What will Sprint do with the 800 MHz spectrum left over after it phases out its iDEN network? It will deploy LTE, but not just any flavor of the mobile broadband technology.
Sprint said today it will use the airwaves to launch LTE Advanced in the first half of 2013.
LTE Advanced, a faster version of LTE, will allow Sprint to double the speeds of the LTE network it's prepping for deployment in the first half of next year.
The next-generation network will offer speeds between 12 to 15 Mbps, compared with the 6 to 8 Mbps it expects from the LTE service Sprint is now in the process of deploying, said Iyad Tarazi, Sprint’s vice president of network development, during a press briefing at 4G World.
Sprint's LTE Advanced speeds could beat the LTE speeds of AT&T and Verizon Wireless, whose networks boast speeds of 5 to 12 Mbps.
The LTE Advanced network will be deployed in 800 MHz spectrum left over from Sprint's iDEN network, which is being phased out in favor of a CDMA-based push-to-talk service.

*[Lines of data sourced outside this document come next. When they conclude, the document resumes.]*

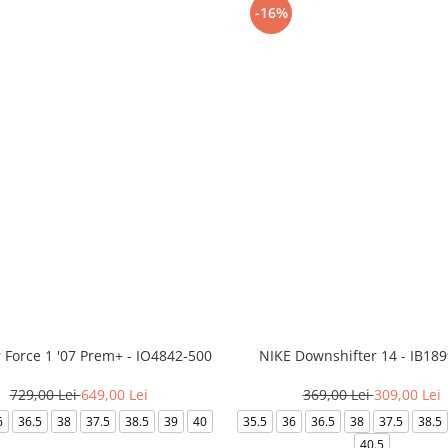
-16%
r Force 1 '07 Prem+ - IO4842-500
NIKE Downshifter 14 - IB18
729,00 Lei
649,00 Lei
369,00 Lei
309,00 Lei
6
36.5
38
37.5
38.5
39
40
35.5
36
36.5
38
37.5
38.5
40.5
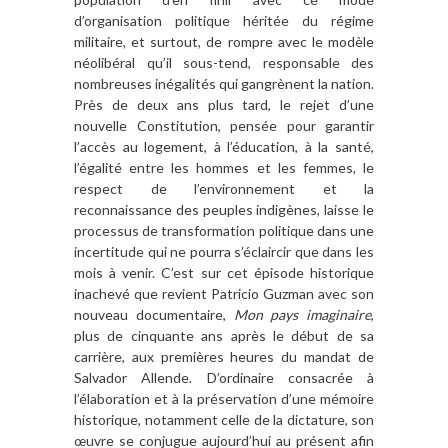
d’organisation politique héritée du régime
militaire, et surtout, de rompre avec le modèle
néolibéral qu’il sous-tend, responsable des
nombreuses inégalités qui gangrènent la nation.
Près de deux ans plus tard, le rejet d’une
nouvelle Constitution, pensée pour garantir
l’accès au logement, à l’éducation, à la santé,
l’égalité entre les hommes et les femmes, le
respect de l’environnement et la
reconnaissance des peuples indigènes, laisse le
processus de transformation politique dans une
incertitude qui ne pourra s’éclaircir que dans les
mois à venir. C’est sur cet épisode historique
inachevé que revient Patricio Guzman avec son
nouveau documentaire,
Mon pays imaginaire
,
plus de cinquante ans après le début de sa
carrière, aux premières heures du mandat de
Salvador Allende. D’ordinaire consacrée à
l’élaboration et à la préservation d’une mémoire
historique, notamment celle de la dictature, son
œuvre se conjugue aujourd’hui au présent afin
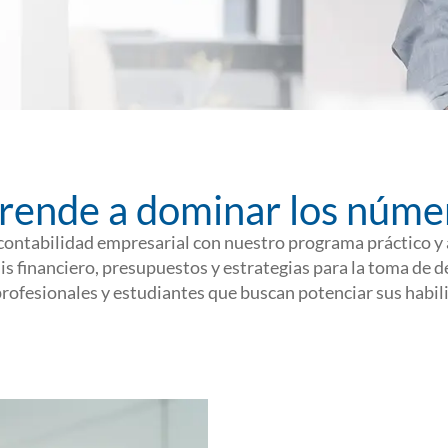
rende a dominar los núme
a contabilidad empresarial con nuestro programa práctico 
is financiero, presupuestos y estrategias para la toma de 
ofesionales y estudiantes que buscan potenciar sus habili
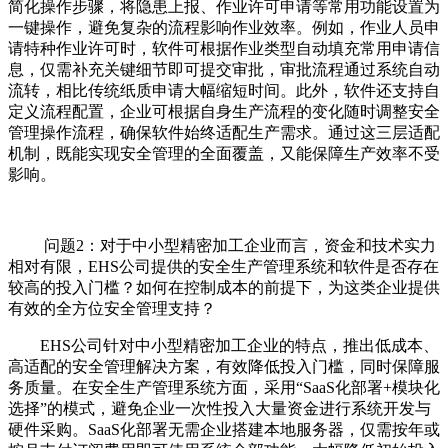
简化操作步骤，将隐患上报、作业许可申请等常用功能设置为
一键操作，避免复杂的流程影响作业效率。例如，作业人员申
请特种作业许可时，软件可根据作业类型自动填充常用申请信
息，仅需补充关键细节即可提交审批，审批流程通过系统自动
流转，相比传统纸质申请大幅缩短时间。此外，软件还支持自
定义流程配置，企业可根据自身生产流程的变化随时调整安全
管理操作流程，确保软件始终适配生产需求。通过这三层适配
机制，既能实现安全管理的全面覆盖，又能保障生产效率不受
影响。
问题2：对于中小型精密加工企业而言，资金和技术实力
相对有限，EHS公司提供的安全生产管理系统和软件是否存在
较高的投入门槛？如何在控制成本的前提下，为这类企业提供
有效的全方位安全管理支持？
EHS公司针对中小型精密加工企业的特点，推出低成本、
高适配的安全管理解决方案，有效降低投入门槛，同时保障服
务质量。在安全生产管理系统方面，采用“SaaS化部署+模块化
选择”的模式，避免企业一次性投入大量资金进行系统开发与
硬件采购。SaaS化部署无需企业搭建本地服务器，仅需按年或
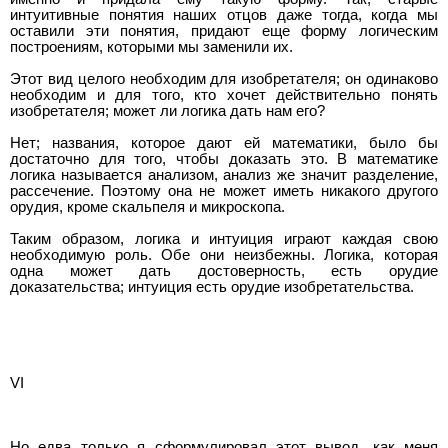
интуитивные понятия наших отцов даже тогда, когда мы
оставили эти понятия, придают еще форму логическим
построениям, которыми мы заменили их.
Этот вид целого необходим для изобретателя; он одинаково
необходим и для того, кто хочет действительно понять
изобретателя; может ли логика дать нам его?
Нет; названия, которое дают ей математики, было бы
достаточно для того, чтобы доказать это. В математике
логика называется анализом, анализ же значит разделение,
рассечение. Поэтому она не может иметь никакого другого
орудия, кроме скальпеля и микроскопа.
Таким образом, логика и интуиция играют каждая свою
необходимую роль. Обе они неизбежны. Логика, которая
одна может дать достоверность, есть орудие
доказательства; интуиция есть орудие изобретательства.
VI
Но едва только я сформулировал этот вывод, как меня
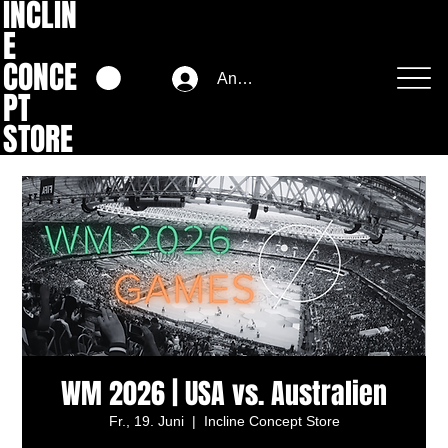
INCLIN
E
CONCE
Anmelden
PT
STORE
WM 2026 | USA vs. Australien
Fr., 19. Juni
  |  
Incline Concept Store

Sprint is in the process of overhauling its legacy infrastructure, replacing its iDEN push-to-talk service and building out LTE in its 1900 MHz G-block spectrum. The timing of the upgrade made it easier for Sprint to lay the foundation for LTE Advanced.
"We designed the network for LTE Advanced, with release 9 (LTE) in the interim," Tarazi said. The technology is currently in lab testing. LTE Advanced offers 4X4 MIMO, is faster and more efficient than its earlier iteration, and provides interference management for small cell deployment.
Sprint’s combined LTE deployments will cover 250 million people by the end of 2013. Together with the operator’s overlapping WiMAX service from Clearwire, it will offer mobile broadband coverage to 277 million people.
Tarazi said Sprint was integrating its CDMA and LTE networks to make the service as seamless as possible for its subscribers.
“LTE will look like an extension of CDMA for many customers,” he said.
That goes for voice service, as well. Sprint will offer simultaneous voice and data in the first quarter of next year, with devices that route data over its LTE network and voice over its CDMA network. By early 2013, Sprint will roll out voice over LTE and plans to debut voice call continuity (VCC) technology by the end of that year. VCC will allow voice calls to move between CDMA, LTE and Wi-Fi networks without interruption.
Tarazi hinted that Sprint’s voice offerings wouldn’t end there, saying the operator would “support all flavors of voice” beyond those listed in his presentation.